- **RECORDS FOR THIS TASK**
-*-*-
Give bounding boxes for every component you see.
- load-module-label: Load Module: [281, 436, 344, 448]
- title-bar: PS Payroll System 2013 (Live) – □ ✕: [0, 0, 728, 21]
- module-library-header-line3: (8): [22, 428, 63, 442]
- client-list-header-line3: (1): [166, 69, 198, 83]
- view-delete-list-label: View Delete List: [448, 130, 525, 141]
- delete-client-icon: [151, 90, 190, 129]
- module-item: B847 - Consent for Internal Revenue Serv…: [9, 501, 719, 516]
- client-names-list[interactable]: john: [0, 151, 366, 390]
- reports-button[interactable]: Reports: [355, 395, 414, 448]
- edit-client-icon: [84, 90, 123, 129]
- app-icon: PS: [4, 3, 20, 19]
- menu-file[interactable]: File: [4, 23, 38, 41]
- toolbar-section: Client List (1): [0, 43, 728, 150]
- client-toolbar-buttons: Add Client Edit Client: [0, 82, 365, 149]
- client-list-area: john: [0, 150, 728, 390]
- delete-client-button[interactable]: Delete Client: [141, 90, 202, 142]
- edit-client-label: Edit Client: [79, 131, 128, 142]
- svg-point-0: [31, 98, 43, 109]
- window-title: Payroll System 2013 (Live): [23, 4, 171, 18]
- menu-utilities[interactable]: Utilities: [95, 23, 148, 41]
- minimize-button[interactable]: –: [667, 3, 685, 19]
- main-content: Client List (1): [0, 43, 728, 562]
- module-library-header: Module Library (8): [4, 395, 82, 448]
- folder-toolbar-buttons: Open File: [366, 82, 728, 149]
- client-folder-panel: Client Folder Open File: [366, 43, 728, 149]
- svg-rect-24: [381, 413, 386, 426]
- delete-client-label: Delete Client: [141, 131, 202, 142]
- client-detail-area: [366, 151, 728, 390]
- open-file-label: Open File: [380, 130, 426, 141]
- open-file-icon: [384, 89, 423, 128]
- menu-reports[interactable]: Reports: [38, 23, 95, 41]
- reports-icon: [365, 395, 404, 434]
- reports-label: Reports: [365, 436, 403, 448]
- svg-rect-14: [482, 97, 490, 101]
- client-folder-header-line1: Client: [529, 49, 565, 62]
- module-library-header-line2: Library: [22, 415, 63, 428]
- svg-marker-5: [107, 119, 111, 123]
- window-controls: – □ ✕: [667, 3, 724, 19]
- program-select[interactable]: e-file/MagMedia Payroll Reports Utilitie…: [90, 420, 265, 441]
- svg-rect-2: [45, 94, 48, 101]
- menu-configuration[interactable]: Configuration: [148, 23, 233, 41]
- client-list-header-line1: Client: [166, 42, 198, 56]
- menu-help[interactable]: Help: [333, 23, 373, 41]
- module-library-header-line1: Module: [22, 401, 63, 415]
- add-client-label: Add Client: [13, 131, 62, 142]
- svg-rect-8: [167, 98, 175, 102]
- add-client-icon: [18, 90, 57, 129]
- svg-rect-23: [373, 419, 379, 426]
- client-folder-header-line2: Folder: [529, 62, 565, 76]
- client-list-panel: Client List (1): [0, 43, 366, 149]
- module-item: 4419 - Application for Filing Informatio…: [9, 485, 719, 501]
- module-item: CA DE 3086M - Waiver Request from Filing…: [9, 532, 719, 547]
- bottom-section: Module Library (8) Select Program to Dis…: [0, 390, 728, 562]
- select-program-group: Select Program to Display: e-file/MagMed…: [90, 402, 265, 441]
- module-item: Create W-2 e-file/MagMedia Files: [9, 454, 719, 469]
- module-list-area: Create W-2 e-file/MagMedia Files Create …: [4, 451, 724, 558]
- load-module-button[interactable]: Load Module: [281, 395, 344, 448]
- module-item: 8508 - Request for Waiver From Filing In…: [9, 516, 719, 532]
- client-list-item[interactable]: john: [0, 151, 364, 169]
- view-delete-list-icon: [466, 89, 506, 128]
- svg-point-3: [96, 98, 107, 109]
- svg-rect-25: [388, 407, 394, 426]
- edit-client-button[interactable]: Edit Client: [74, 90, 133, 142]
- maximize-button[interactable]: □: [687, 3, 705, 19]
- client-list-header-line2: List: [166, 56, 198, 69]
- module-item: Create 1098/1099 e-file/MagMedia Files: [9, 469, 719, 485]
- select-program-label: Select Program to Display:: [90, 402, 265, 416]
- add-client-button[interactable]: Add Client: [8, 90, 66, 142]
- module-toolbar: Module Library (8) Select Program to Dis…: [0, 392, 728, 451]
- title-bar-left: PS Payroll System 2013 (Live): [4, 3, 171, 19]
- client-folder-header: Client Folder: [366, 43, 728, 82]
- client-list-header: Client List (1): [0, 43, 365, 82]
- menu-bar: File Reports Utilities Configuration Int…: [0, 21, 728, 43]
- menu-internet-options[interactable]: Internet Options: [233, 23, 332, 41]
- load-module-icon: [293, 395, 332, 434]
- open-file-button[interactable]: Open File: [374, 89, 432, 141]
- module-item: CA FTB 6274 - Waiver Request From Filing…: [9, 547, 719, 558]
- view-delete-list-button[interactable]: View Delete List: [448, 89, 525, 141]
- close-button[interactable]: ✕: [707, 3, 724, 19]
-*-*-
- **TASK GOAL**
Every entry above, from first to last, should be repeated exactly.

- **EXERCISE OUTPUT**
Give bounding boxes for every component you see.
- load-module-label: Load Module: [281, 436, 344, 448]
- title-bar: PS Payroll System 2013 (Live) – □ ✕: [0, 0, 728, 21]
- module-library-header-line3: (8): [22, 428, 63, 442]
- client-list-header-line3: (1): [166, 69, 198, 83]
- view-delete-list-label: View Delete List: [448, 130, 525, 141]
- delete-client-icon: [151, 90, 190, 129]
- module-item: B847 - Consent for Internal Revenue Serv…: [9, 501, 719, 516]
- client-names-list[interactable]: john: [0, 151, 366, 390]
- reports-button[interactable]: Reports: [355, 395, 414, 448]
- edit-client-icon: [84, 90, 123, 129]
- app-icon: PS: [4, 3, 20, 19]
- menu-file[interactable]: File: [4, 23, 38, 41]
- toolbar-section: Client List (1): [0, 43, 728, 150]
- client-toolbar-buttons: Add Client Edit Client: [0, 82, 365, 149]
- client-list-area: john: [0, 150, 728, 390]
- delete-client-button[interactable]: Delete Client: [141, 90, 202, 142]
- edit-client-label: Edit Client: [79, 131, 128, 142]
- svg-point-0: [31, 98, 43, 109]
- window-title: Payroll System 2013 (Live): [23, 4, 171, 18]
- menu-utilities[interactable]: Utilities: [95, 23, 148, 41]
- minimize-button[interactable]: –: [667, 3, 685, 19]
- main-content: Client List (1): [0, 43, 728, 562]
- module-library-header: Module Library (8): [4, 395, 82, 448]
- folder-toolbar-buttons: Open File: [366, 82, 728, 149]
- client-folder-panel: Client Folder Open File: [366, 43, 728, 149]
- svg-rect-24: [381, 413, 386, 426]
- delete-client-label: Delete Client: [141, 131, 202, 142]
- client-detail-area: [366, 151, 728, 390]
- open-file-label: Open File: [380, 130, 426, 141]
- open-file-icon: [384, 89, 423, 128]
- menu-reports[interactable]: Reports: [38, 23, 95, 41]
- reports-icon: [365, 395, 404, 434]
- reports-label: Reports: [365, 436, 403, 448]
- svg-rect-14: [482, 97, 490, 101]
- client-folder-header-line1: Client: [529, 49, 565, 62]
- module-library-header-line2: Library: [22, 415, 63, 428]
- svg-marker-5: [107, 119, 111, 123]
- window-controls: – □ ✕: [667, 3, 724, 19]
- program-select[interactable]: e-file/MagMedia Payroll Reports Utilitie…: [90, 420, 265, 441]
- svg-rect-2: [45, 94, 48, 101]
- menu-configuration[interactable]: Configuration: [148, 23, 233, 41]
- client-list-header-line1: Client: [166, 42, 198, 56]
- menu-help[interactable]: Help: [333, 23, 373, 41]
- module-library-header-line1: Module: [22, 401, 63, 415]
- add-client-label: Add Client: [13, 131, 62, 142]
- svg-rect-8: [167, 98, 175, 102]
- add-client-icon: [18, 90, 57, 129]
- svg-rect-23: [373, 419, 379, 426]
- client-folder-header-line2: Folder: [529, 62, 565, 76]
- client-list-panel: Client List (1): [0, 43, 366, 149]
- module-item: 4419 - Application for Filing Informatio…: [9, 485, 719, 501]
- module-item: CA DE 3086M - Waiver Request from Filing…: [9, 532, 719, 547]
- bottom-section: Module Library (8) Select Program to Dis…: [0, 390, 728, 562]
- select-program-group: Select Program to Display: e-file/MagMed…: [90, 402, 265, 441]
- module-item: Create W-2 e-file/MagMedia Files: [9, 454, 719, 469]
- module-list-area: Create W-2 e-file/MagMedia Files Create …: [4, 451, 724, 558]
- load-module-button[interactable]: Load Module: [281, 395, 344, 448]
- module-item: 8508 - Request for Waiver From Filing In…: [9, 516, 719, 532]
- client-list-item[interactable]: john: [0, 151, 364, 169]
- view-delete-list-icon: [466, 89, 506, 128]
- svg-point-3: [96, 98, 107, 109]
- svg-rect-25: [388, 407, 394, 426]
- edit-client-button[interactable]: Edit Client: [74, 90, 133, 142]
- maximize-button[interactable]: □: [687, 3, 705, 19]
- client-list-header-line2: List: [166, 56, 198, 69]
- module-item: Create 1098/1099 e-file/MagMedia Files: [9, 469, 719, 485]
- select-program-label: Select Program to Display:: [90, 402, 265, 416]
- add-client-button[interactable]: Add Client: [8, 90, 66, 142]
- module-toolbar: Module Library (8) Select Program to Dis…: [0, 392, 728, 451]
- title-bar-left: PS Payroll System 2013 (Live): [4, 3, 171, 19]
- client-folder-header: Client Folder: [366, 43, 728, 82]
- client-list-header: Client List (1): [0, 43, 365, 82]
- menu-bar: File Reports Utilities Configuration Int…: [0, 21, 728, 43]
- menu-internet-options[interactable]: Internet Options: [233, 23, 332, 41]
- load-module-icon: [293, 395, 332, 434]
- open-file-button[interactable]: Open File: [374, 89, 432, 141]
- module-item: CA FTB 6274 - Waiver Request From Filing…: [9, 547, 719, 558]
- view-delete-list-button[interactable]: View Delete List: [448, 89, 525, 141]
- close-button[interactable]: ✕: [707, 3, 724, 19]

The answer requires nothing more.